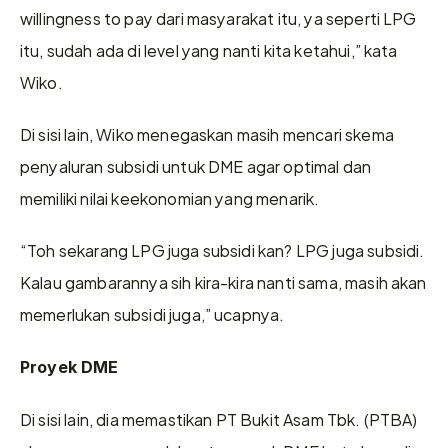
willingness to pay dari masyarakat itu, ya seperti LPG 
itu, sudah ada di level yang nanti kita ketahui,” kata 
Wiko.
Di sisi lain, Wiko menegaskan masih mencari skema 
penyaluran subsidi untuk DME agar optimal dan 
memiliki nilai keekonomian yang menarik.
“Toh sekarang LPG juga subsidi kan? LPG juga subsidi. 
Kalau gambarannya sih kira-kira nanti sama, masih akan 
memerlukan subsidi juga,” ucapnya.
Proyek DME
Di sisi lain, dia memastikan PT Bukit Asam Tbk. (PTBA) 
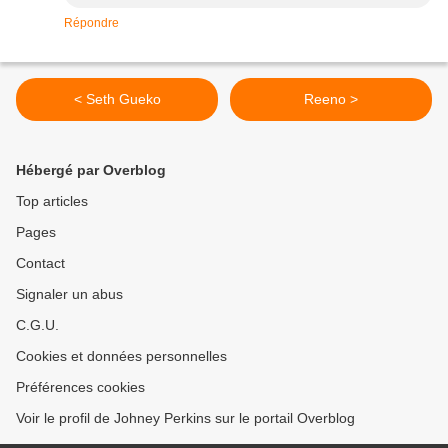
Répondre
< Seth Gueko
Reeno >
Hébergé par Overblog
Top articles
Pages
Contact
Signaler un abus
C.G.U.
Cookies et données personnelles
Préférences cookies
Voir le profil de Johney Perkins sur le portail Overblog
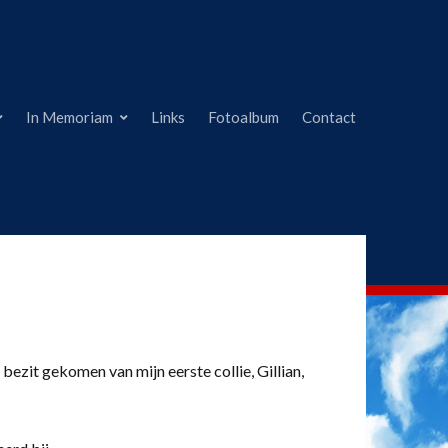
In Memoriam
Links
Fotoalbum
Contact
 bezit gekomen van mijn eerste collie, Gillian,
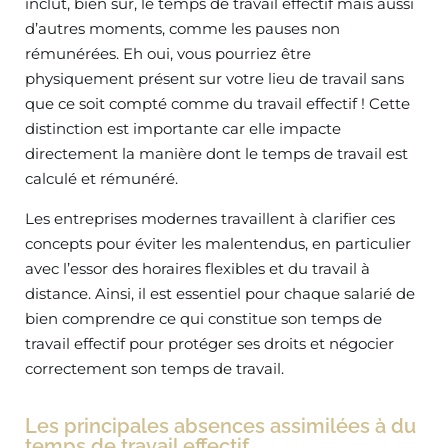
inclut, bien sûr, le temps de travail effectif mais aussi
d’autres moments, comme les pauses non
rémunérées. Eh oui, vous pourriez être
physiquement présent sur votre lieu de travail sans
que ce soit compté comme du travail effectif ! Cette
distinction est importante car elle impacte
directement la manière dont le temps de travail est
calculé et rémunéré.
Les entreprises modernes travaillent à clarifier ces
concepts pour éviter les malentendus, en particulier
avec l’essor des horaires flexibles et du travail à
distance. Ainsi, il est essentiel pour chaque salarié de
bien comprendre ce qui constitue son temps de
travail effectif pour protéger ses droits et négocier
correctement son temps de travail.
Les principales absences assimilées à du
temps de travail effectif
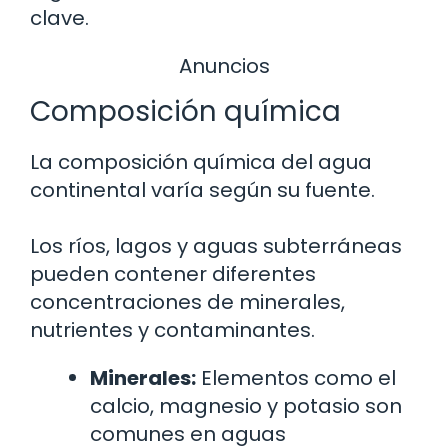
clave.
Anuncios
Composición química
La composición química del agua
continental varía según su fuente.
Los ríos, lagos y aguas subterráneas
pueden contener diferentes
concentraciones de minerales,
nutrientes y contaminantes.
Minerales:
Elementos como el
calcio, magnesio y potasio son
comunes en aguas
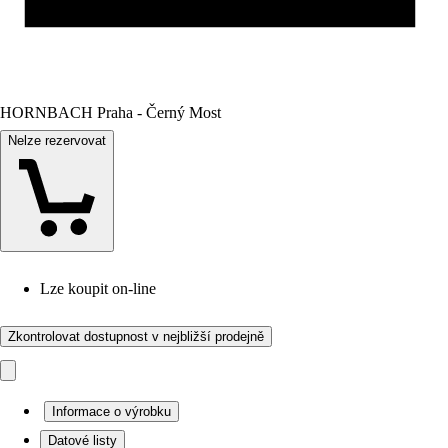
HORNBACH Praha - Černý Most
Nelze rezervovat
Lze koupit on-line
Zkontrolovat dostupnost v nejbližší prodejně
Informace o výrobku
Datové listy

**What you have to do:** For the data above, set down exactly the lines from the line with "Signaler un abus" to the line with "travail effectif pour", both included, leaving pictures out.

**Response below:**
Signaler un abus
C.G.U.
Cookies et données personnelles
Préférences cookies
Voir le profil de Johney Perkins sur le portail Overblog
In Memoriam
Links
Fotoalbum
Contact
 bezit gekomen van mijn eerste collie, Gillian,
inclut, bien sûr, le temps de travail effectif mais aussi
d’autres moments, comme les pauses non
rémunérées. Eh oui, vous pourriez être
physiquement présent sur votre lieu de travail sans
que ce soit compté comme du travail effectif ! Cette
distinction est importante car elle impacte
directement la manière dont le temps de travail est
calculé et rémunéré.
Les entreprises modernes travaillent à clarifier ces
concepts pour éviter les malentendus, en particulier
avec l’essor des horaires flexibles et du travail à
distance. Ainsi, il est essentiel pour chaque salarié de
bien comprendre ce qui constitue son temps de
travail effectif pour protéger ses droits et négocier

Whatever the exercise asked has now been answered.